= Simonian Farms =

Simonian Farms is a farm belonging to the Simonian family and is a renowned produce market and museum in Fresno, California. The produce market sells various local fruits, grains, and honey. The farm has become a local tourist attraction due to its produce, vineyards, fields, and orchards.

==Farm==
===History===
The farm was founded by Armenian immigrant Baghdasar Simonian in 1901. Simonian first arrived in Ellis Island, New York from Armenia in 1892. He settled in Fresno, California and started the Simonian Farms by producing raisins. The Simonian family was already familiar with agricultural practices from their native homeland. Since its establishment, the company continued to expand. The farm was eventually inherited by his son Michael.

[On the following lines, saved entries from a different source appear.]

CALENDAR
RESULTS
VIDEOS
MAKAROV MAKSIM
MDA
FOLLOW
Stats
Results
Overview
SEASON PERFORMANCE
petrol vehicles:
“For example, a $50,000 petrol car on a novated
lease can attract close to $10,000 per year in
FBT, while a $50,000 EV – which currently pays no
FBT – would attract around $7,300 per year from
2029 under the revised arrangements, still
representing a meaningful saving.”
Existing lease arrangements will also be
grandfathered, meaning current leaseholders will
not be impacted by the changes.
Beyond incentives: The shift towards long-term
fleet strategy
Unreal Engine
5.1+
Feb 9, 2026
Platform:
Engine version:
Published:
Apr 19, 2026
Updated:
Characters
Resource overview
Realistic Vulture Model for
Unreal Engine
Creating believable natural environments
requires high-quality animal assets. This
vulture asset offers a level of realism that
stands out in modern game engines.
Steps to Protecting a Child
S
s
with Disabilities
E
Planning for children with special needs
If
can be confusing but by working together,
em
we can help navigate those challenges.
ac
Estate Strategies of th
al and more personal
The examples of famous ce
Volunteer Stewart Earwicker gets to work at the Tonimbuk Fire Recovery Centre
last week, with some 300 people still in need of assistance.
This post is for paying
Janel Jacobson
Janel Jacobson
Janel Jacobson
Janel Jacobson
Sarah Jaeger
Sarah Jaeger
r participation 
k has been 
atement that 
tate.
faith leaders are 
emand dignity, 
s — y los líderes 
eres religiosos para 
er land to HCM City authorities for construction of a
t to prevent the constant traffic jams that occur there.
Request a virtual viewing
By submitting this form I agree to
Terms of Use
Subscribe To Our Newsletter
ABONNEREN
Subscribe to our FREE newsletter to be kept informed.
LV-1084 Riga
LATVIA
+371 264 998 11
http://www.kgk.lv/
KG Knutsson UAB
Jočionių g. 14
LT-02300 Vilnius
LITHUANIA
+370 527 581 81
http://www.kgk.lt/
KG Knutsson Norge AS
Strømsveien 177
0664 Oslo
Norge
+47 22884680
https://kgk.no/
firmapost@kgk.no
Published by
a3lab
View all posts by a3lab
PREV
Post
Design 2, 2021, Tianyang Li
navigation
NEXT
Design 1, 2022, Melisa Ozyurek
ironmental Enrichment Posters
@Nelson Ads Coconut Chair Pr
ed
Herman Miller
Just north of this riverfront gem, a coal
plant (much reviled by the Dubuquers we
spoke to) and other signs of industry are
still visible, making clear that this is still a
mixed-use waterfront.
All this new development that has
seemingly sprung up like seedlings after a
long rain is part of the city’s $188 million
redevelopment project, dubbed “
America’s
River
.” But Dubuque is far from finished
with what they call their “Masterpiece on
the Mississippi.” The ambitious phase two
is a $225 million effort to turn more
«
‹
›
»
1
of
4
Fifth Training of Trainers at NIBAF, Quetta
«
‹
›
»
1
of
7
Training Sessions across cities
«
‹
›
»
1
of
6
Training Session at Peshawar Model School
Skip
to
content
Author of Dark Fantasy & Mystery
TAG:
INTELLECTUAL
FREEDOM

After Michael Simonian, the management of the farm was passed on to its current owners, and third generation of management, Bonnie and Dennis Simonian. Under the management of Dennis and Bonnie, the Farm expanded into a market and museum.

===Location===
The Simonian Farm is located on its original location on Clovis & Jensen Ave. The size of the property is 80 acres. The farm produces more than 180 crops and seasonal fruits which include cherries, peaches, nectarines, apricots, apples, pomegranates, blackberries, grapes, boysenberries, figs and persimmons. The vineyard is also used to produce signature wines. In 1995, President Bill Clinton visited the farm. The Simonian family was invited to attend Clinton's inauguration in January, 1997.

===Museum===
The museum called "Old Town" was opened in 2012 and has a western styled theme. The museum features various old artifacts such as automobiles, tractors, and farming equipment. The museum also features a Route 66 Shooting Range for the youth. When constructing the museum, Bonnie Simonian said that "We hope to tell the history of the Fresno area from the 1850s to the 1960s."